Bien qu’elle eût refermé sur elle la grille de l’enclos, il lui fut facile d’y pénétrer, en escaladant la clôture, quelques minutes après elle. Guidé par l’instinct et par de faibles bruits, il arriva au pavillon ; et, se cachant parmi les hauts dahlias qui croissaient devant la principale fenêtre, il put entendre tout ce qui s’y passait.

Valentine, oppressée par l’émotion que lui causait une telle démarche, s’était laissé tomber en silence sur le sofa du salon. Bénédict, debout auprès d’elle, et non moins troublé, resta muet aussi pendant quelques instants ; enfin il fit un effort pour sortir de cette pénible situation.

— J’étais fort inquiet, lui dit-il ; je craignais que vous n’eussiez pas reçu mon billet.

— Ah ! Bénédict, répondit tristement Valentine, ce billet est d’un fou, et il faut que je sois folle moi-même pour me soumettre à cette audacieuse et coupable sommation. Oh ! j’ai failli ne pas venir, mais je n’ai pas eu la force de résister ; que Dieu me le pardonne !

— Sur mon âme, Madame ! dit Bénédict avec un emportement dont il n’était pas maître, vous avez fort bien fait de ne l’avoir pas eue ; car, au risque de votre vie et de la mienne, j’aurais été vous chercher, fût-ce…

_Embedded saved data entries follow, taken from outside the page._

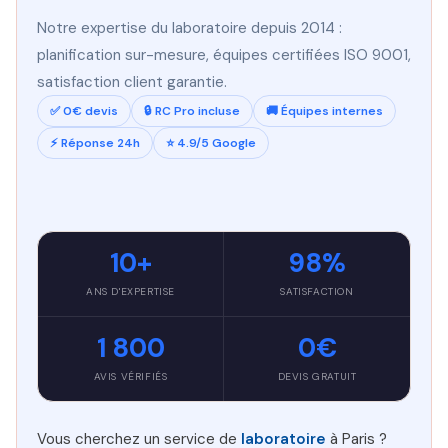
Notre expertise du laboratoire depuis 2014 :
planification sur-mesure, équipes certifiées ISO 9001,
satisfaction client garantie.
✅ 0€ devis
🔒 RC Pro incluse
🚚 Équipes internes
⚡ Réponse 24h
⭐ 4.9/5 Google
10+
98%
ANS D'EXPERTISE
SATISFACTION
1 800
0€
AVIS VÉRIFIÉS
DEVIS GRATUIT
Vous cherchez un service de
laboratoire
à Paris ?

— N’achevez pas, malheureux ! Maintenant vous êtes rassuré, dites-moi ! Vous m’avez vue, vous êtes bien sûr que je suis libre ; laissez-moi vous quitter…

— Croyez-vous donc être en danger ici, et croyez-vous n’y être pas au château ?

— Tout ceci est bien coupable et bien ridicule, Bénédict. Heureusement Dieu semble inspirer à M. de Lansac la pensée de ne pas m’exposer à une criminelle révolte…

— Madame, je ne crains pas votre faiblesse, je crains vos principes.